A ressignificação constante de seus elementos, levados do cotidiano para o fantástico, mantém o público entre o encantamento e a reflexão. “Buraquinhos” transita entre a denúncia épica e o arrebatamento estético.
Fugindo e alvejado constantemente pelos que o caçam, o garoto acaba tendo em si todos os buracos do mundo. A escolha do grupo Carcaça de Poéticas Negras é, apesar disso, buscar a utopia.
Justa
Sesc 24 de Maio, r. 24 de Maio, 109. Qui. a sáb., às 21h, dom. e feriados, às 18h. Até 22/7. Ingr.: R$ 12 a R$ 40. 18 anos Atualmente, a população brasileira acompanha com descrédito o cenário político. A ética parece inexistir para aqueles que acompanham o noticiário e suas novidades cada vez mais escabrosas.

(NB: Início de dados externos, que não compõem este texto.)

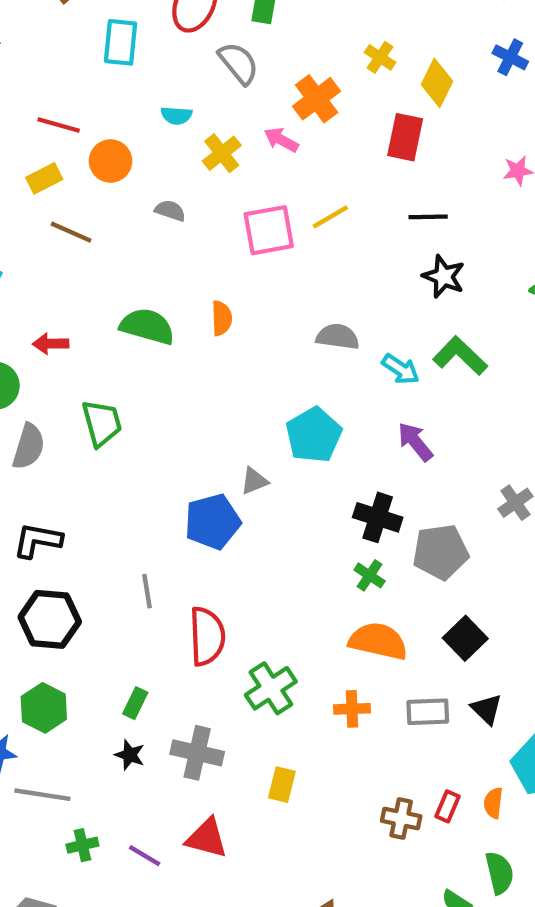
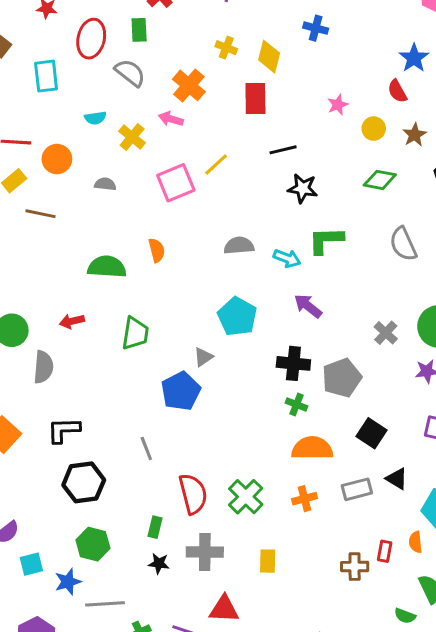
red arrow: (51, 344) -> (72, 321), moved
green L-shape: (460, 356) -> (326, 240), turned -33
green trapezoid: (102, 423) -> (135, 333), moved, turned 36
red semicircle: (207, 636) -> (193, 494), moved

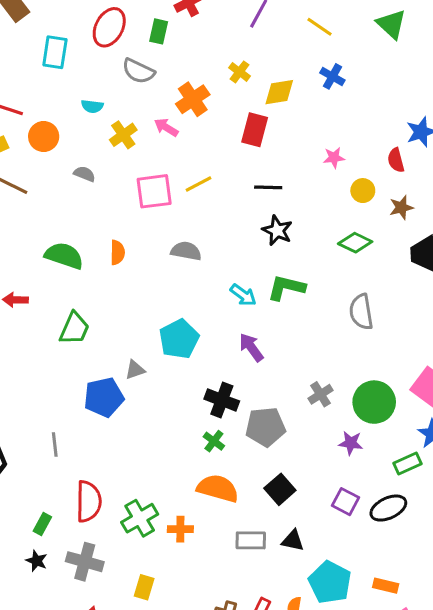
yellow diamond: (269, 57) -> (279, 92), turned 52
gray semicircle: (130, 73) -> (138, 71), turned 152
gray semicircle: (239, 246) -> (186, 251), moved
black triangle: (397, 479) -> (293, 541), turned -35
orange cross: (304, 499) -> (180, 529), moved

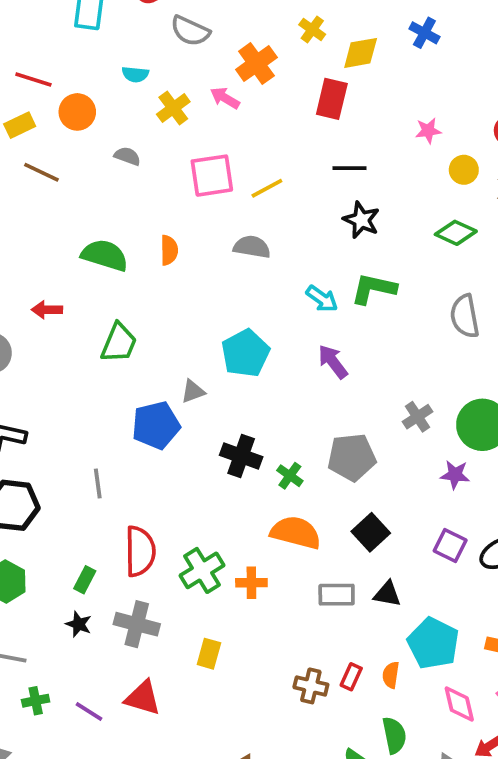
yellow line: (199, 184) -> (267, 188), moved
black cross: (222, 400) -> (241, 456), moved

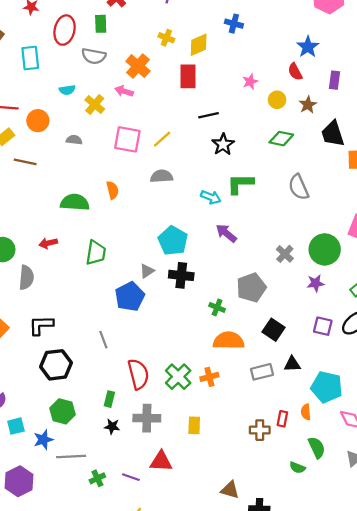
pink square: (212, 176) -> (127, 139), turned 32
black star: (361, 220) -> (223, 144), turned 30
black cross: (241, 456) -> (181, 275), moved

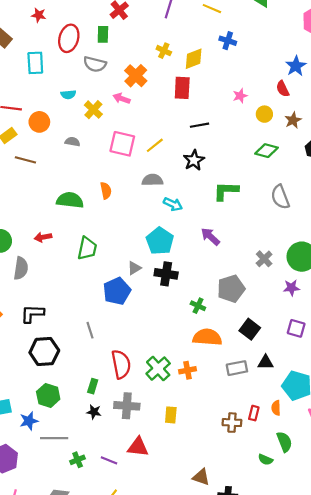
black star: (223, 144) -> (194, 160), moved
cyan arrow: (211, 197) -> (173, 204), moved

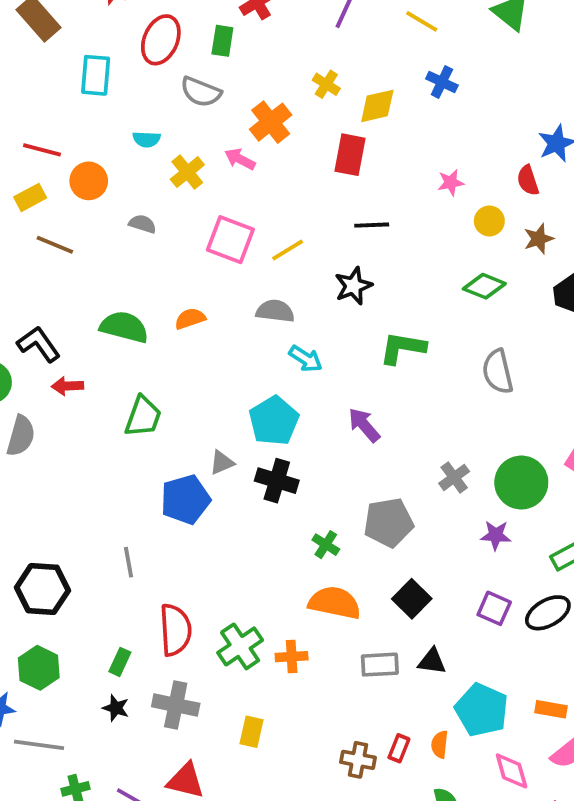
orange semicircle: (106, 191) -> (190, 319), turned -105
black L-shape: (32, 314) -> (39, 344), moved, turned 45

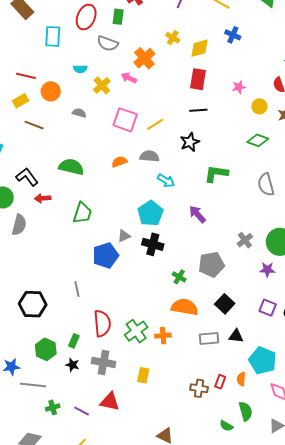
red rectangle: (350, 155) -> (198, 79), moved
orange semicircle: (190, 319) -> (119, 162), moved
green hexagon: (39, 668) -> (46, 349), moved

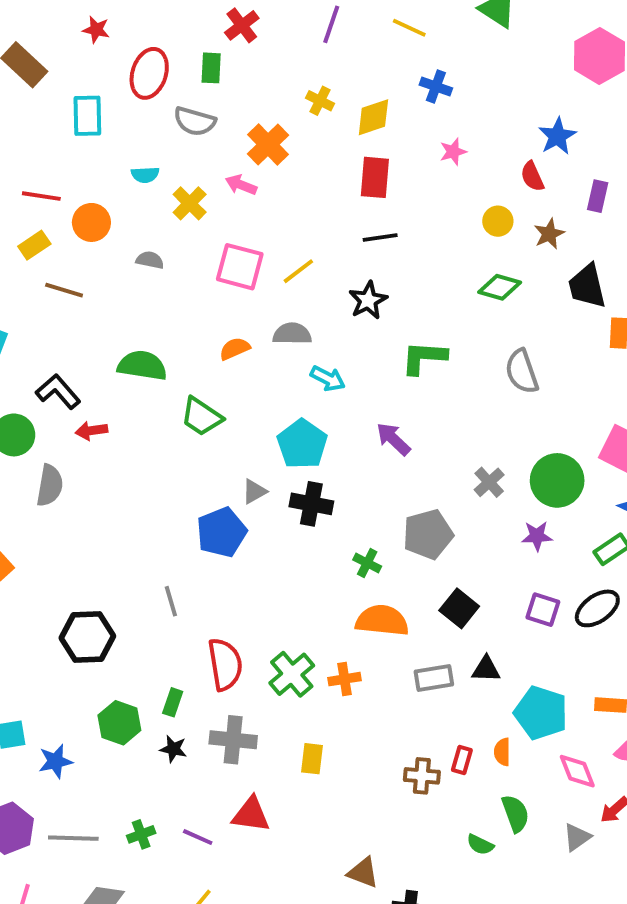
pink star: (239, 87) -> (453, 152), moved
green trapezoid: (82, 213) -> (201, 417), moved, turned 110
gray line: (33, 385) -> (73, 838), moved

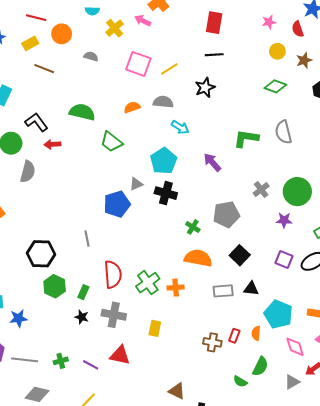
pink star: (453, 152) -> (269, 22), moved
green L-shape: (424, 358) -> (246, 138), moved
green hexagon: (119, 723) -> (55, 286), moved
green semicircle: (515, 813) -> (260, 366), turned 42

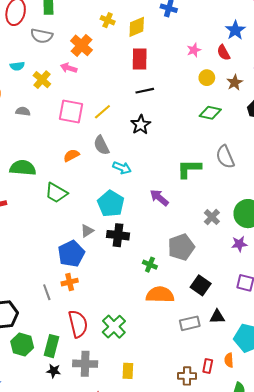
gray semicircle: (163, 102) -> (101, 145), turned -114
orange cross: (176, 288) -> (70, 282), moved
green rectangle: (83, 292) -> (52, 346), size x1.5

Partindo desta insatisfação geral, a Odeon Companhia Teatral apresenta, em “Justa”, uma reflexão acerca de como lidar com isso. Entre a passividade da apatia e o radicalismo da ação, o que fazer?

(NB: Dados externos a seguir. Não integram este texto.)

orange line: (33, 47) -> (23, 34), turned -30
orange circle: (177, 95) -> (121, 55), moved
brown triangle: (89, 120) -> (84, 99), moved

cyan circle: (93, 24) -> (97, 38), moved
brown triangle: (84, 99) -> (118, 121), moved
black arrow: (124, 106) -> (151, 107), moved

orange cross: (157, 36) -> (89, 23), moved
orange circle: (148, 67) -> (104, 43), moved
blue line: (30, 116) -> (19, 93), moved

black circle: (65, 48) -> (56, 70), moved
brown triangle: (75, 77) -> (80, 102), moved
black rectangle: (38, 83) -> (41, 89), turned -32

No interessante texto de Newton Moreno, um político é assassinado com traços de perversidade. Suas acusações, mais do que o motivo, foram também o modus operandi do homicida. Para investigar o caso, um oficial (Rodolfo Vaz) é designado.
A narrativa tem ares de filme policial noir. Os elementos da encenação optam por não sublinhar esta atmosfera —uma mesa, duas cadeiras e diversos televisores compõem o cenário. Se às vezes os aparelhos complementam a narrativa, em outras têm a função de gerar certo estranhamento.
Uma pista leva o oficial a uma casa de prostituição que recebe políticos. As prostitutas são todas interpretadas por Yara de Novaes. Com a dramaturgia de Moreno centrada na relação do protagonista com essas mulheres, a direção de Carlos Gradim opta por uma construção menos realista de Novaes. A personalidade de cada prostituta se torna uma máscara que realça certas características.
O dado pornográfico é um elemento recorrente. Além de exibição explícita em vídeos, diversas passagens relatam e representam atos sexuais. Tal ideia parece dialogar com o pensamento de que vivemos em uma sociedade pornográfica: tudo está exposto.
Ainda assim, a obra apoia toda sua estrutura sobre metáforas e alegorias. A prostituta Justa, ética no fazer e no discurso, encanta o investigador da mesma forma que muitos ainda alimentam um resíduo de esperança no país.
No entanto, na fala final de uma das personagens interpretadas por Novaes, um contundente discurso, o espetáculo acaba por diminuir sua potência reflexiva ao endereçar, literalmente, as questões levantadas.